Saltpetre and Salt Prunella

On my Jane Grigson blog I recently completed a recipe, the 441st, Smoking Meat. It wasn’t so much a recipe, more a bit of advice, and the advice was: don’t bother. However, I wanted to have a go at curing and smoking my own bacon, so took this as an opportunity, and because there was no recipe in English Food, I could do my own thing with respect to the recipe (see The Premise). All of Jane’s cured meats contain a combination of salt and saltpetre – also known as potassium nitrate – which has a bad rep these days because it has been implicated as a causative agent in diseases associated with eating processed meat products (more on that later). So, with my bacon, I thought it a good opportunity to see if leaving out the saltpetre would have any observable detrimental effects. SPOILER ALERT! My bacon is still completely fine three months after making it, stored at room temperature – there isn’t the merest trace of mould – and it got me thinking about its use in meat curing and processing and whether it needs to be included.

Pure Potassium chloride

Just what is the function of saltpetre? Everyone does agree that the pink colour saltpetre gives the meat is attractive. However, there is certainly disagreement out there as to its efficacy in preservation. According to Jane Grigson saltpetre ‘no preservative value’1 and Elizabeth David is of the belief that it is simply ‘the cosmetic of the preserved meat industry.’2

On the other side of the argument Larousse Gastronomique reckons it a ‘powerful bactericide [that] has been used since ancient times to preserve food.’3 Harold McGee concurs, adding that it is particularly effective against the bacteria that causes botulism.4

In conclusion: I don’t know what to think.

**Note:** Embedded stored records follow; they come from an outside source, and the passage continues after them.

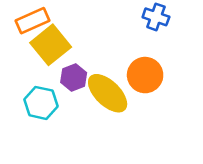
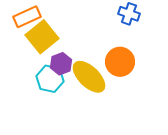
cyan hexagon: (41, 103) -> (50, 79), moved

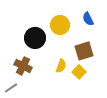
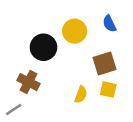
yellow semicircle: (61, 66) -> (81, 95), moved
yellow square: (79, 72) -> (108, 90), moved, turned -32

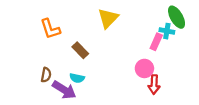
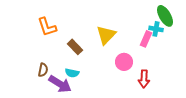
yellow triangle: (108, 18) -> (106, 35), moved
pink circle: (144, 68) -> (124, 62), moved

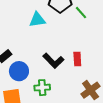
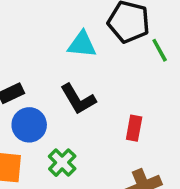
black L-shape: (53, 61) -> (78, 99), moved
green cross: (42, 88) -> (62, 163), turned 35

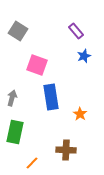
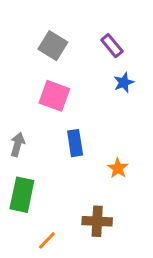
gray square: (18, 31) -> (53, 46), moved
blue rectangle: (51, 97) -> (75, 143), size x0.7

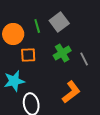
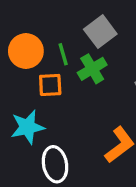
green line: (37, 26) -> (63, 54), moved
green cross: (62, 53) -> (92, 69), moved

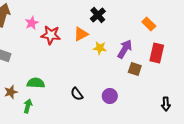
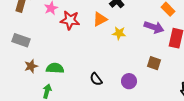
purple arrow: (125, 49) -> (154, 27), moved, turned 78
brown square: (135, 69) -> (154, 63), moved
brown star: (11, 92) -> (31, 66), moved

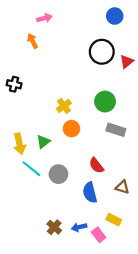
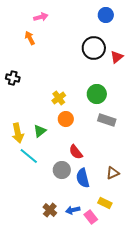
red semicircle: (96, 165) -> (76, 152), moved
gray circle: (58, 174) -> (62, 170), moved
brown triangle: (122, 187) -> (113, 173), turned -40

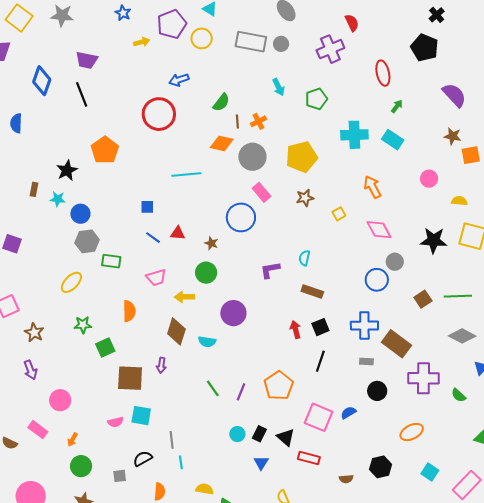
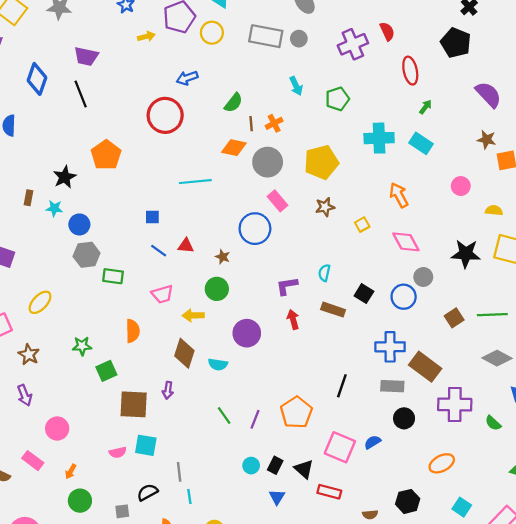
red semicircle: (352, 23) -> (387, 31), moved
yellow ellipse: (71, 282) -> (40, 302), moved
black square: (320, 327) -> (364, 294), moved, turned -36
red arrow: (296, 330) -> (293, 320), moved
gray rectangle: (366, 362) -> (392, 386), size x1.5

It seems that it hasn’t been used since ‘ancient times’ either; according to Peter Brears, ‘there appears to be no evidence for the use of saltpetre, sugar or smoking in medieval meat preparation, only salt.’5

Natural deposits of saltpetre pic: William Haun

Saltpetre can be found deposited naturally as veins in rocks – indeed, saltpetre literally means salt stone. Houses built on foundations dug into rocks containing the mineral sometimes find saltpetre can be found in crystalline forms in damp cellars. It is relatively rare, but it was in demand in the Middle Ages, not for its preserving powers but as an ingredient in gunpowder. In the sixteenth century a method of production was devised after an alchemist found that after boiling the water from urine the crystalline material left behind was highly flammable.6 With further refining of the process, urine was combined with faeces and lime on an industrial scale. It was said that the best urine for the job was ‘Bishops’ piss’; not because it was the urine of a holy man, but because of the large volume of wine that Bishops drank. The process even makes an appearance in the Canterbury Tales:

Chalk, quicklime, ashes and the white of eggs,

Various powders, clay, piss, dung and dregs,

Waxed bags, saltpetre, vitriol and a whole

Variety of fires of wood and coal.7

Everyone was well aware how saltpetre was made, and people – as you might expect – did not want to use a product derived from human waste in their food and continued to use saltpetre from natural sources at great expense. Today it is made from ammonium nitrate and potassium chloride.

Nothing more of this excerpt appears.